[[ RECORD EXTRACTS, beginning ]]
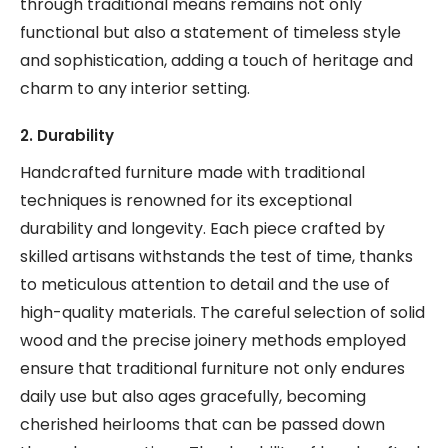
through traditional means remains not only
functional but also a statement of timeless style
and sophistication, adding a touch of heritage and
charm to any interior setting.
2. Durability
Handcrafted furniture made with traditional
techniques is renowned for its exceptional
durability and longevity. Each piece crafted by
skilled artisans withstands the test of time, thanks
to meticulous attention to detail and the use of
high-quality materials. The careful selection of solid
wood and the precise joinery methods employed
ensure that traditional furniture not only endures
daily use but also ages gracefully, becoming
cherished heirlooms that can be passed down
[[ RECORD EXTRACTS, end ]]
[[ RECORD EXTRACTS, beginning ]]
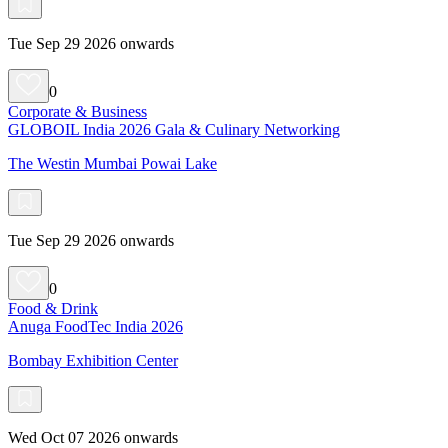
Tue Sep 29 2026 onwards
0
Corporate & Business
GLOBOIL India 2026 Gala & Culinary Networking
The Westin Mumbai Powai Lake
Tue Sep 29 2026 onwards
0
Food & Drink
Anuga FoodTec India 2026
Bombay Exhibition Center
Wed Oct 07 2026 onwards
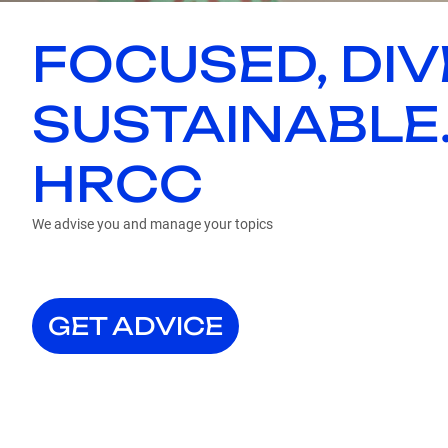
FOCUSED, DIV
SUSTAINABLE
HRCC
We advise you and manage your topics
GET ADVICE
[[ RECORD EXTRACTS, end ]]
[[ RECORD EXTRACTS, beginning ]]
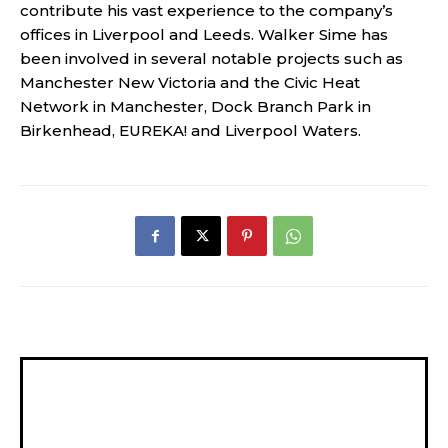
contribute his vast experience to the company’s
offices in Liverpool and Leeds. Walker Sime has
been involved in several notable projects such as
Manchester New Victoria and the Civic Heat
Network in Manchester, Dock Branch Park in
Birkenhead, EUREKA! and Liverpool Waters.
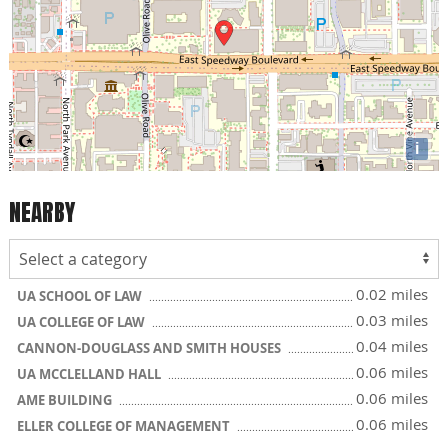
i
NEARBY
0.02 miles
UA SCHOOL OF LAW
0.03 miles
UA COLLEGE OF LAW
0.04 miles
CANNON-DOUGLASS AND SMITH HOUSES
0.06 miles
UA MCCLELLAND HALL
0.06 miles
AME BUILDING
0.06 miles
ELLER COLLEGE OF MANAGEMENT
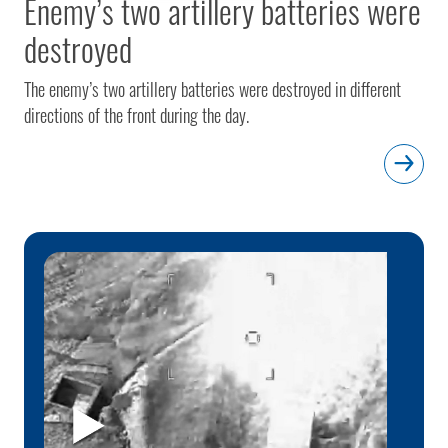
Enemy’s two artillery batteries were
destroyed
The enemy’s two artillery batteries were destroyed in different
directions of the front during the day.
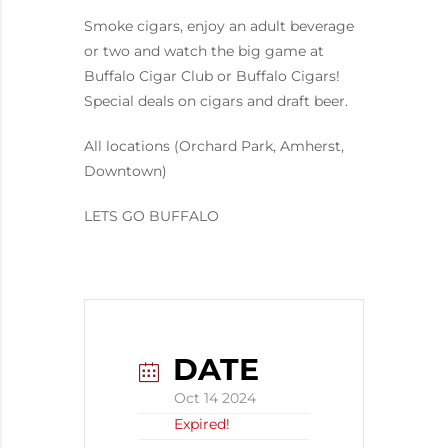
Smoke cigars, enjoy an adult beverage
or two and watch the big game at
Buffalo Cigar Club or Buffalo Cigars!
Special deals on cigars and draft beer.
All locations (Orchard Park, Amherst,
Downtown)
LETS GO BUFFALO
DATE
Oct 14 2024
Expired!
[[ RECORD EXTRACTS, end ]]
REQUIRED WORK: Look over the data above and show each line that contains "batteries".

TASK ANSWER:
Enemy’s two artillery batteries were
The enemy’s two artillery batteries were destroyed in different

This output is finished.